> **WHAT NEEDS TO BE DONE**
Of all the lines in the entries below, give again exactly those starting at the line containing "Wie früh sollte ich meinen Umzug buchen?" and ending at the line containing "Kann ich auch", both ends included, and no others.

> **RAW DATA**
◇ ◇ ◇ ◇ ◇ ◇ ◇

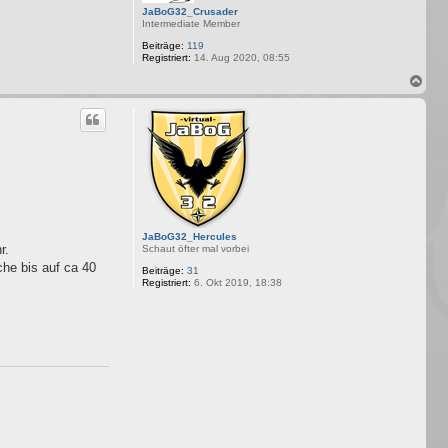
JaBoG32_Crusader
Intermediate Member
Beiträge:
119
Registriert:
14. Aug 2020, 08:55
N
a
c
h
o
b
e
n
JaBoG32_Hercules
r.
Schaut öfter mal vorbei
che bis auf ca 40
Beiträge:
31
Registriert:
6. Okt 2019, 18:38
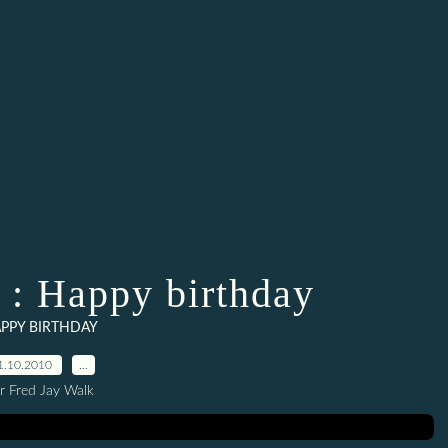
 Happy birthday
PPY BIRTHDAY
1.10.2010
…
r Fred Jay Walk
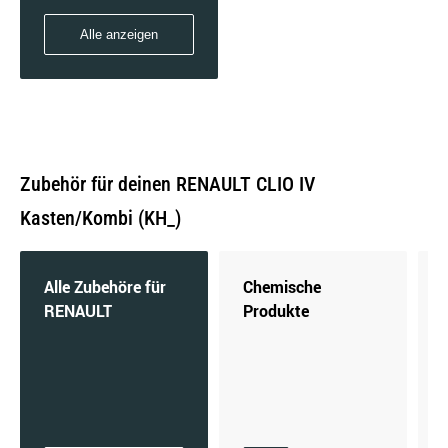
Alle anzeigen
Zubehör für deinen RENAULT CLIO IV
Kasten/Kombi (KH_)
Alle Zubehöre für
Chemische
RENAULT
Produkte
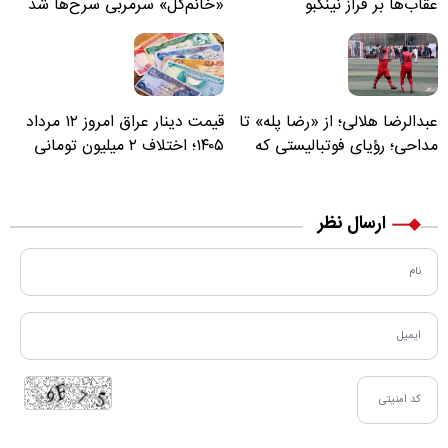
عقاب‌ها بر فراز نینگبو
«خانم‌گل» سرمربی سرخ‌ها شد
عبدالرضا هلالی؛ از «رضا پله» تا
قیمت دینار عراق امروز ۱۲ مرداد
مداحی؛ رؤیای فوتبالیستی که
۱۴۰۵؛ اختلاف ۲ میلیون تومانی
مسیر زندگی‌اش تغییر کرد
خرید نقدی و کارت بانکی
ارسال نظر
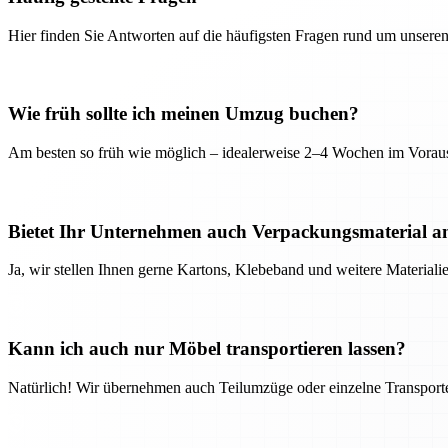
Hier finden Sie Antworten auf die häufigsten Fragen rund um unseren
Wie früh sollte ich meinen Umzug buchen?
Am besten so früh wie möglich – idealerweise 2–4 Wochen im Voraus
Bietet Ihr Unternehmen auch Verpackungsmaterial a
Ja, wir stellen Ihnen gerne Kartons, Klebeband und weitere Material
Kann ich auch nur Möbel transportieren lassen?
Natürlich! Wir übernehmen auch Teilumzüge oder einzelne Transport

◇ ◇ ◇ ◇ ◇ ◇ ◇

> **FINISHED TASK**
Wie früh sollte ich meinen Umzug buchen?
Am besten so früh wie möglich – idealerweise 2–4 Wochen im Voraus
Bietet Ihr Unternehmen auch Verpackungsmaterial a
Ja, wir stellen Ihnen gerne Kartons, Klebeband und weitere Material
Kann ich auch nur Möbel transportieren lassen?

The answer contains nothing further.